Response to treatment was evaluated based on minimal residual disease (MRD) by next-generation flow (NGF) or NGS. PFS analysis showed that negative MRD resulted in similar PFS irrespective of the risk group, while patients with positive MRD and high-risk disease had significantly shorter PFS compared with those classified as standard risk (p < 0.001 and p < 0.0001 for NGS and NGF, respectively).
Moreover, early relapse after first-line treatment (before 18 months) has been associated with shorter OS (p < 0.001). Interestingly,
The IFM risk-stratification model identifies high risk as del(17p) > 55% of plasma cells, some t(4;14) abnormalities, and a combination of different intermediate factors, such as poor responses or early relapses. However, the impact of other genetic factors, like TP53 mutations and 1q amplification combined with ISS III, still needs further evaluation.

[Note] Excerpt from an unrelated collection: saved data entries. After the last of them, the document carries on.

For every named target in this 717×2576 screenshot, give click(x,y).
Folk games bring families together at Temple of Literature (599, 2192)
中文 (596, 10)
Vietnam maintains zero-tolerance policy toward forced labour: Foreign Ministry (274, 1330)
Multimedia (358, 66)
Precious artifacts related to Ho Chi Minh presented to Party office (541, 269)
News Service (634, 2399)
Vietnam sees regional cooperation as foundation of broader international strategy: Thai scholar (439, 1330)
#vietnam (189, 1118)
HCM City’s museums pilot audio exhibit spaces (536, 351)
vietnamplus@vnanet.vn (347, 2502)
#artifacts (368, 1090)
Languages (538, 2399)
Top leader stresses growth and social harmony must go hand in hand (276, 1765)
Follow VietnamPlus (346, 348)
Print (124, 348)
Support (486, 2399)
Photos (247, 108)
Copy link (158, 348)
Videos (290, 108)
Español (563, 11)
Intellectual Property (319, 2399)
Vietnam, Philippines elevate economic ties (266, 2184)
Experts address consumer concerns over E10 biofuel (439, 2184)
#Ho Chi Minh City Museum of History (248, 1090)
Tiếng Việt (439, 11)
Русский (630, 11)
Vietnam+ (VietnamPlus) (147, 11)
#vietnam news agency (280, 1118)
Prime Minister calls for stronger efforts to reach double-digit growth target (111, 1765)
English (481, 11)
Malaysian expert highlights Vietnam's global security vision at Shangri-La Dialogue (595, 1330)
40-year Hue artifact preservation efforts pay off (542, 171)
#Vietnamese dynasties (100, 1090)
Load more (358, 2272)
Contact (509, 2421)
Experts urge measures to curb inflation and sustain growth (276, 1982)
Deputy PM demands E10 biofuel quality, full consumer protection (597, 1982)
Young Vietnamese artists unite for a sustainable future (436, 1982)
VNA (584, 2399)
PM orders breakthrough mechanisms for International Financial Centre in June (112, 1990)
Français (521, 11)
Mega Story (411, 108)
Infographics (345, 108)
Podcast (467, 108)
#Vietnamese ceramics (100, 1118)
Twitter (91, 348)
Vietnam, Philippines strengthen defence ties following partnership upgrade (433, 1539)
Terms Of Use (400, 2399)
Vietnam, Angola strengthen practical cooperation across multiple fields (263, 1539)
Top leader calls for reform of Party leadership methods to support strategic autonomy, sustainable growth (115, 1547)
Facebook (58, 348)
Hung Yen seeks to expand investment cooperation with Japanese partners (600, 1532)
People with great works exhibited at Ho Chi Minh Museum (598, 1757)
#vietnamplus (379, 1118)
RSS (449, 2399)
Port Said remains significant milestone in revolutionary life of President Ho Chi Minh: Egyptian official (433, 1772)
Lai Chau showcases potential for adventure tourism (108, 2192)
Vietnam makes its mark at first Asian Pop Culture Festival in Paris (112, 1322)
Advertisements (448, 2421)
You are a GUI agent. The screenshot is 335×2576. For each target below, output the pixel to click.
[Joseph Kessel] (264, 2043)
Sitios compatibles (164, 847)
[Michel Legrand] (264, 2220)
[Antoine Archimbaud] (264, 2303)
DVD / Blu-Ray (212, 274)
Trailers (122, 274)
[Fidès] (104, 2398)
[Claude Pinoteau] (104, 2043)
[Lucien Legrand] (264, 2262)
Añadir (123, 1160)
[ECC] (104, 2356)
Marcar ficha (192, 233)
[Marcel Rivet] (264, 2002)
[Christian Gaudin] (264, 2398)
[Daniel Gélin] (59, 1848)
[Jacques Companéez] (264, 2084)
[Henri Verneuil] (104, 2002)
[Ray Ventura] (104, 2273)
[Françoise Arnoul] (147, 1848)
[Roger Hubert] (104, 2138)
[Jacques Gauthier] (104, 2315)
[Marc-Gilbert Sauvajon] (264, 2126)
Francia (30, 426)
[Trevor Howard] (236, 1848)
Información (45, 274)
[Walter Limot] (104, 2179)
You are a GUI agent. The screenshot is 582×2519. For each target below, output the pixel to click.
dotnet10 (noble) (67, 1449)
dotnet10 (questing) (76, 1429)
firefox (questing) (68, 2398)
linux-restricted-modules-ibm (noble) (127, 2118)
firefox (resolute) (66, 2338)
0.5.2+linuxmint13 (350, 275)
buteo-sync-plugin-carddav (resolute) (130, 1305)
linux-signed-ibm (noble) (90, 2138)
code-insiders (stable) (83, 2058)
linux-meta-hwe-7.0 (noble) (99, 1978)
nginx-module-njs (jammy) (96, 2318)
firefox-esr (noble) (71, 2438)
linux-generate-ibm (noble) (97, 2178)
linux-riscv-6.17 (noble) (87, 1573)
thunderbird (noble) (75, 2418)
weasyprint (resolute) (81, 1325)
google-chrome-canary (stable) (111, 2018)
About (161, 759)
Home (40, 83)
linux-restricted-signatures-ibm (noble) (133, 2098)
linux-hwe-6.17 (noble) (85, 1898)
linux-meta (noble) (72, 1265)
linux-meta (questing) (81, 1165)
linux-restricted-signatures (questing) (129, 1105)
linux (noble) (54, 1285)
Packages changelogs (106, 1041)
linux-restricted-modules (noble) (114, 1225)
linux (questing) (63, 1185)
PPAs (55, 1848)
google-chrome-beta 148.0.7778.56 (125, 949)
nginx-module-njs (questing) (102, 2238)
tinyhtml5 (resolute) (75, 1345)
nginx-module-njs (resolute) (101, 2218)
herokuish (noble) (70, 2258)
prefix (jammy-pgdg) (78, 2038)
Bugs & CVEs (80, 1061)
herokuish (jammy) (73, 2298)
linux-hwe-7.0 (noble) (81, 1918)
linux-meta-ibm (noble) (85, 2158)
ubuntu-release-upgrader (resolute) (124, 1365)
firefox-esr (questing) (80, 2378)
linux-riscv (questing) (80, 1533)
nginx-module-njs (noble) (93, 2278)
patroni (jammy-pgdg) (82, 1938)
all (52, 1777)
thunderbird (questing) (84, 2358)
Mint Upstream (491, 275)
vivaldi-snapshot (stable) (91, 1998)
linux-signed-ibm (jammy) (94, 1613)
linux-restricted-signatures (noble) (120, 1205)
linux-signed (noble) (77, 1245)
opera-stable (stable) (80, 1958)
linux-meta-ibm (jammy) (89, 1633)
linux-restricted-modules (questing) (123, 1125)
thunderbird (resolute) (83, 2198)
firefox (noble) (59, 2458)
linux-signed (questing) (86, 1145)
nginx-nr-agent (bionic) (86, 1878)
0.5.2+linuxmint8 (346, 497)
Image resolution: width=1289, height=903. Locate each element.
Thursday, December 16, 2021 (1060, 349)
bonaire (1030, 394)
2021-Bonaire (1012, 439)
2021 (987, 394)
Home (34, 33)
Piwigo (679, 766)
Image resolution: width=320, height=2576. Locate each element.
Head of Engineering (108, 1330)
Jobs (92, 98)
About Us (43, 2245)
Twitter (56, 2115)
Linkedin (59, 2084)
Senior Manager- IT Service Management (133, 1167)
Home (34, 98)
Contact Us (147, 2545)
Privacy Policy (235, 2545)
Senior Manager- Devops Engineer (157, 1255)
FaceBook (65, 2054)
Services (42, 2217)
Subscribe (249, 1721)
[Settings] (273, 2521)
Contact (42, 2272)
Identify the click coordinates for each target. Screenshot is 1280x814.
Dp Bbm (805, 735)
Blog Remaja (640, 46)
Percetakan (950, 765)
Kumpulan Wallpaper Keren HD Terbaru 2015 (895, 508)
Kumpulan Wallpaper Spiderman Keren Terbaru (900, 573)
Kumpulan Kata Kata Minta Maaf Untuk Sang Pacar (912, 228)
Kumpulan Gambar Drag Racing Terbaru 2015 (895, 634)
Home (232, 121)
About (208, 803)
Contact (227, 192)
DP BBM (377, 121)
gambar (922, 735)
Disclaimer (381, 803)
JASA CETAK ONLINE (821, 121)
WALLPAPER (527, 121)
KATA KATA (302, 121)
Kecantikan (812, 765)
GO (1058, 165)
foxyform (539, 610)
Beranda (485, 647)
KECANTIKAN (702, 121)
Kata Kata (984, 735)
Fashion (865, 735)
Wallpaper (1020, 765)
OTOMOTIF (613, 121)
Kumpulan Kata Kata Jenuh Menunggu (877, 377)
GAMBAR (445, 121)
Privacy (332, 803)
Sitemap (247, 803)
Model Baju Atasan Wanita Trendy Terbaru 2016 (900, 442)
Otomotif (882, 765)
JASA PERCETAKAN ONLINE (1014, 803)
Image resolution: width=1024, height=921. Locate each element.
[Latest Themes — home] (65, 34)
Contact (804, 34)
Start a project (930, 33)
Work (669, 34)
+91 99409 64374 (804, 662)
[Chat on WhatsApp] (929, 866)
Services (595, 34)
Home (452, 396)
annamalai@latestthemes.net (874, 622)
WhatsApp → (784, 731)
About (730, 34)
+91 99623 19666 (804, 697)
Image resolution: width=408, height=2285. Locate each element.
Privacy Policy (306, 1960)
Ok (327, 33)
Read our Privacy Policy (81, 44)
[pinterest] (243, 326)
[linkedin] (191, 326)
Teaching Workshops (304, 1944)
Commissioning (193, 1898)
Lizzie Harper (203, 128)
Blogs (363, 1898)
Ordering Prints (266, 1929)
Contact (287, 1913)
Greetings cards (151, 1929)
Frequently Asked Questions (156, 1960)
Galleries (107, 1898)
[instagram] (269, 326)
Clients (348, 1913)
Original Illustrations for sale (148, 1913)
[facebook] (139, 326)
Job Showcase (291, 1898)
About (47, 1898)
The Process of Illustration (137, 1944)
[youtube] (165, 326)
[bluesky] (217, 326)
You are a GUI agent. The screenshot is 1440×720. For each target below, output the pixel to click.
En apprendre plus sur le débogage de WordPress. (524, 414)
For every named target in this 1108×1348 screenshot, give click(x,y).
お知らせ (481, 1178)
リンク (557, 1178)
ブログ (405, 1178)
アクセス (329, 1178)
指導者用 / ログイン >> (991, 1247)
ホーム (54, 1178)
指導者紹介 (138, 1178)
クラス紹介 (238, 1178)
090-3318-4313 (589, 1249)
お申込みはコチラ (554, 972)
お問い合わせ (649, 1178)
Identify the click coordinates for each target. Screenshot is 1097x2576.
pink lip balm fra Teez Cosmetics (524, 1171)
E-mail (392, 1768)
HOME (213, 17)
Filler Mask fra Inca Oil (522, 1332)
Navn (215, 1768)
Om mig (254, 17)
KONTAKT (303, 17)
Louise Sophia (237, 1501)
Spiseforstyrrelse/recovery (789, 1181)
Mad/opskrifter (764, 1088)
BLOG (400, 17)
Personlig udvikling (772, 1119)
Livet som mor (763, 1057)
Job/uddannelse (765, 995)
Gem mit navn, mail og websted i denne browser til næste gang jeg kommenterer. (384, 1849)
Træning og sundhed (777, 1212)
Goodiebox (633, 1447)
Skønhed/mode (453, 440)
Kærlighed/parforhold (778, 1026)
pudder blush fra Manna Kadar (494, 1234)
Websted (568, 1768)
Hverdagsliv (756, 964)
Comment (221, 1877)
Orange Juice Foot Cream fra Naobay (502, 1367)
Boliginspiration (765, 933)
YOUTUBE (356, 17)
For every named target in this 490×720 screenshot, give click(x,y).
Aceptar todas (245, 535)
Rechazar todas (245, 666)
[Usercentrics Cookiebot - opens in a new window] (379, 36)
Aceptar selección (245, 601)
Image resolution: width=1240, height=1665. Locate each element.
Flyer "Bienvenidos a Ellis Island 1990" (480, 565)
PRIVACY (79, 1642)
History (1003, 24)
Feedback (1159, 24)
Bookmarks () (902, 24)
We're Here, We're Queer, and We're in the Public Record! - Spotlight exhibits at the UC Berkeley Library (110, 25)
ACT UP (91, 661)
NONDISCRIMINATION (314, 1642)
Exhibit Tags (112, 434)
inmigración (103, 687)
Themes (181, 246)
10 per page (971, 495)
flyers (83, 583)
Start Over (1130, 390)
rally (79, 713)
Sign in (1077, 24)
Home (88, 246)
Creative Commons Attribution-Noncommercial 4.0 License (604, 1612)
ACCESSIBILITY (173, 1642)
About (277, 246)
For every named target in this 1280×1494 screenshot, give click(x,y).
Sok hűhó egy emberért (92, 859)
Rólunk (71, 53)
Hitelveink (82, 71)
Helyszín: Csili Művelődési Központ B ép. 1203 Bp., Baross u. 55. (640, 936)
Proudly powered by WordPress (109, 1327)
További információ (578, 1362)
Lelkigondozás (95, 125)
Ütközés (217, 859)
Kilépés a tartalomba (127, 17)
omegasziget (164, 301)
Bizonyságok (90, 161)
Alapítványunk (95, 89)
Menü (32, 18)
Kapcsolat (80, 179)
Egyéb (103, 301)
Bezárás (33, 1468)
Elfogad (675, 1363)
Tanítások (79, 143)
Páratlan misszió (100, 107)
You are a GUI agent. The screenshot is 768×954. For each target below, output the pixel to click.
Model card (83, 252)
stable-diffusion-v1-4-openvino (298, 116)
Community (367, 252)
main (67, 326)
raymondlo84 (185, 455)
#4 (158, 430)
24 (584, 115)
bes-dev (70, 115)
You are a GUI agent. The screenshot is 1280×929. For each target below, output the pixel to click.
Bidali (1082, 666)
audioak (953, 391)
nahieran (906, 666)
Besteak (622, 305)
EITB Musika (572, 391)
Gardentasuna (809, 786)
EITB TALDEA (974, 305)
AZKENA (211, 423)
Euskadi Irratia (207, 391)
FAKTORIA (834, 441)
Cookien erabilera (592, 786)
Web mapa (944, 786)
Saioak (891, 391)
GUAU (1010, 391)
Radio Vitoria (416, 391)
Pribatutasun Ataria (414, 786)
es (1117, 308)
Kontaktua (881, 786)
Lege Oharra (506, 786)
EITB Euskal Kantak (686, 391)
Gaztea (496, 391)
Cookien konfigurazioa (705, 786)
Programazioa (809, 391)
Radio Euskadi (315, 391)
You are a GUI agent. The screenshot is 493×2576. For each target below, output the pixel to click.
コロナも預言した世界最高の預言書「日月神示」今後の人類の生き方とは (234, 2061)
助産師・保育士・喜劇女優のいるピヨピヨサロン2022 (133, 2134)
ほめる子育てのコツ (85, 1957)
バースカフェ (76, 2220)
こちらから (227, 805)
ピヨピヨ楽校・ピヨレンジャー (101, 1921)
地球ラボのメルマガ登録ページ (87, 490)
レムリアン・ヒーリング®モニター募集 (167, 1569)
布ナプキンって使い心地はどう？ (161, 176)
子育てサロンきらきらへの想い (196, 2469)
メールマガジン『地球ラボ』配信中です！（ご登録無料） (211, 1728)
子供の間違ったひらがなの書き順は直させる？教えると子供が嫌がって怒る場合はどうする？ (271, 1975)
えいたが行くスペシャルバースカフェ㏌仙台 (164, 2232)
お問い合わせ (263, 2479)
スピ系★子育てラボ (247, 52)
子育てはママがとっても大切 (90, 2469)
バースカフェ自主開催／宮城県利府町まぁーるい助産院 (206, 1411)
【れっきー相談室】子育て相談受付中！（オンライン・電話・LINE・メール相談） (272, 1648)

Risk assessment based on a few genetic abnormalities is not considered enough to classify patients or define personalized therapeutic approaches. The IFM model adds response/relapse status and a combination of intermediate factors to the current risk definition. The innovation in this model is the use of a favorable factor (trisomy 5), and chromosome 1 and its weighted value.
The lack of knowledge on the biology of myeloma and its impact on risk assessment is well recognized, but treatment strategies have been evolving in line with an increased understanding of disease biology. The advances in genomic identification are vital, not only to identify new therapeutic targets for improved treatment results but also to review the definition of risk and better evaluate prognosis in patients with MM.
In clinical practice, regular MRD assessments may help change treatment strategies to target the remaining tumor cells. Besides, cytogenetic and clonality assessments in routine practice may be useful at the time of diagnosis, maintenance, and first relapse after the initial treatment to observe the change from diagnosis using a more comprehensive technique like NGS. There is no doubt that further evaluation is needed to understand the cytogenetics and the biology of myeloma. Risk is considered dynamic and subject to change with new data and technological developments available.